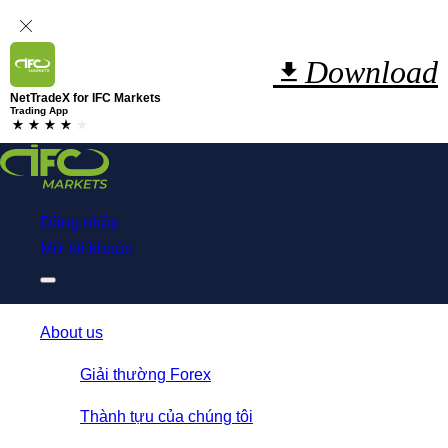
Download
NetTradeX for IFC Markets
Trading App
Đăng nhập
Mở tài khoản
About us
Giải thường Forex
Thành tựu của chúng tôi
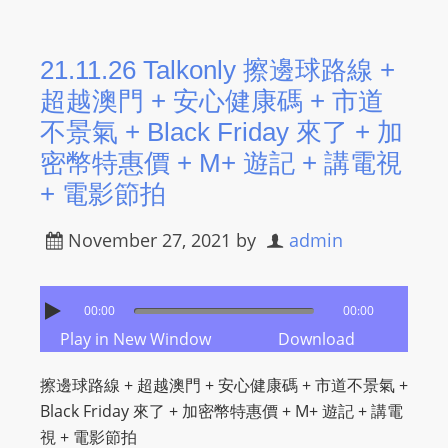
21.11.26 Talkonly 擦邊球路線 +
超越澳門 + 安心健康碼 + 市道
不景氣 + Black Friday 來了 + 加
密幣特惠價 + M+ 遊記 + 講電視
+ 電影節拍
November 27, 2021
by
admin
00:00
00:00
Play in New Window
Download
擦邊球路線 + 超越澳門 + 安心健康碼 + 市道不景氣 +
Black Friday 來了 + 加密幣特惠價 + M+ 遊記 + 講電
視 + 電影節拍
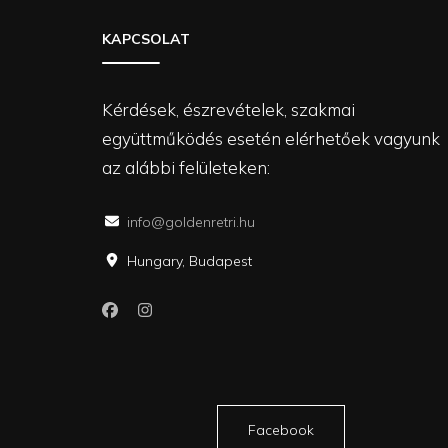
KAPCSOLAT
Kérdések, észrevételek, szakmai
együttműködés esetén elérhetőek vagyunk
az alábbi felületeken:
info@goldenretri.hu
Hungary, Budapest
Facebook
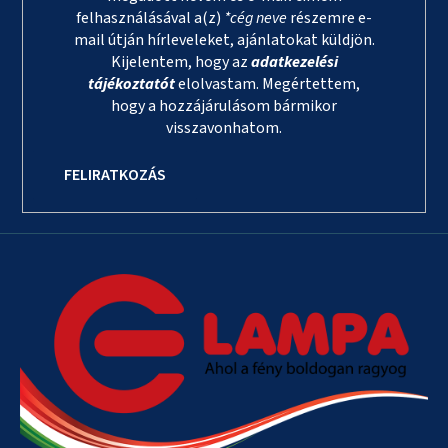
felhasználásával a(z)
*cég neve
részemre e-
mail útján hírleveleket, ajánlatokat küldjön.
Kijelentem, hogy az
adatkezelési
tájékoztatót
elolvastam. Megértettem,
hogy a hozzájárulásom bármikor
visszavonhatom.
FELIRATKOZÁS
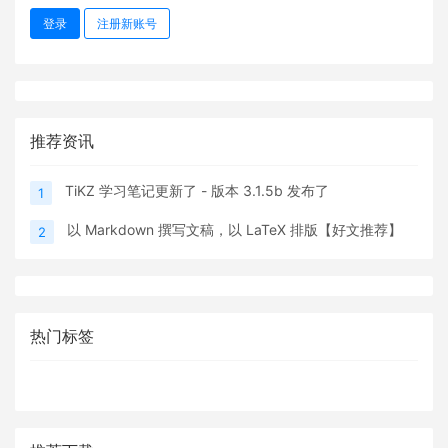
登录
注册新账号
推荐资讯
TiKZ 学习笔记更新了 - 版本 3.1.5b 发布了
1
以 Markdown 撰写文稿，以 LaTeX 排版【好文推荐】
2
热门标签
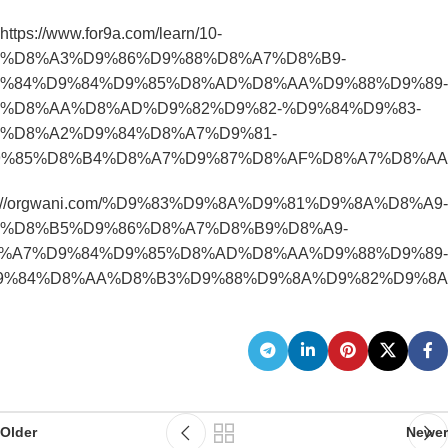
https://www.for9a.com/learn/10-
%D8%A3%D9%86%D9%88%D8%A7%D8%B9-
%84%D9%84%D9%85%D8%AD%D8%AA%D9%88%D9%89-
%D8%AA%D8%AD%D9%82%D9%82-%D9%84%D9%83-
%D8%A2%D9%84%D8%A7%D9%81-
9%85%D8%B4%D8%A7%D9%87%D8%AF%D8%A7%D8%AA
s://orgwani.com/%D9%83%D9%8A%D9%81%D9%8A%D8%A9-
%D8%B5%D9%86%D8%A7%D8%B9%D8%A9-
%A7%D9%84%D9%85%D8%AD%D8%AA%D9%88%D9%89-
9%84%D8%AA%D8%B3%D9%88%D9%8A%D9%82%D9%8A/
Older
Newer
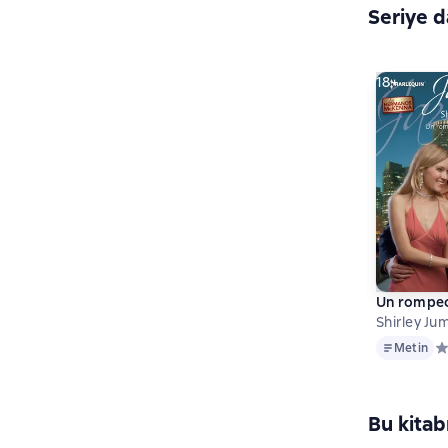
Seriye d
18+
Un rompec
Shirley Ju
Metin
Metin
Ср
Bu kitab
● ● ● ●
■ About this exercise: What you hand back should match the entries above exactly, except that no picture appears.

■ Output for this exercise:
Download
NetTradeX for IFC Markets
Trading App
Đăng nhập
Mở tài khoản
About us
Giải thường Forex
Thành tựu của chúng tôi
21.11.26 Talkonly 擦邊球路線 +
超越澳門 + 安心健康碼 + 市道
不景氣 + Black Friday 來了 + 加
密幣特惠價 + M+ 遊記 + 講電視
+ 電影節拍
November 27, 2021
by
admin
00:00
00:00
Play in New Window
Download
擦邊球路線 + 超越澳門 + 安心健康碼 + 市道不景氣 +
Black Friday 來了 + 加密幣特惠價 + M+ 遊記 + 講電
視 + 電影節拍
KAPCSOLAT
Kérdések, észrevételek, szakmai
együttműködés esetén elérhetőek vagyunk
az alábbi felületeken:
info@goldenretri.hu
Hungary, Budapest
Facebook
felhasználásával a(z)
*cég neve
részemre e-
mail útján hírleveleket, ajánlatokat küldjön.
Kijelentem, hogy az
adatkezelési
tájékoztatót
elolvastam. Megértettem,
hogy a hozzájárulásom bármikor
visszavonhatom.
FELIRATKOZÁS
登录
注册新账号
推荐资讯
TiKZ 学习笔记更新了 - 版本 3.1.5b 发布了
1
以 Markdown 撰写文稿，以 LaTeX 排版【好文推荐】
2
热门标签
https://www.for9a.com/learn/10-
%D8%A3%D9%86%D9%88%D8%A7%D8%B9-
%84%D9%84%D9%85%D8%AD%D8%AA%D9%88%D9%89-
%D8%AA%D8%AD%D9%82%D9%82-%D9%84%D9%83-
%D8%A2%D9%84%D8%A7%D9%81-
9%85%D8%B4%D8%A7%D9%87%D8%AF%D8%A7%D8%AA
s://orgwani.com/%D9%83%D9%8A%D9%81%D9%8A%D8%A9-
%D8%B5%D9%86%D8%A7%D8%B9%D8%A9-
%A7%D9%84%D9%85%D8%AD%D8%AA%D9%88%D9%89-
9%84%D8%AA%D8%B3%D9%88%D9%8A%D9%82%D9%8A/
Older
Newer
Seriye d
18+
Un rompec
Shirley Ju
Metin
Metin
Ср
Bu kitab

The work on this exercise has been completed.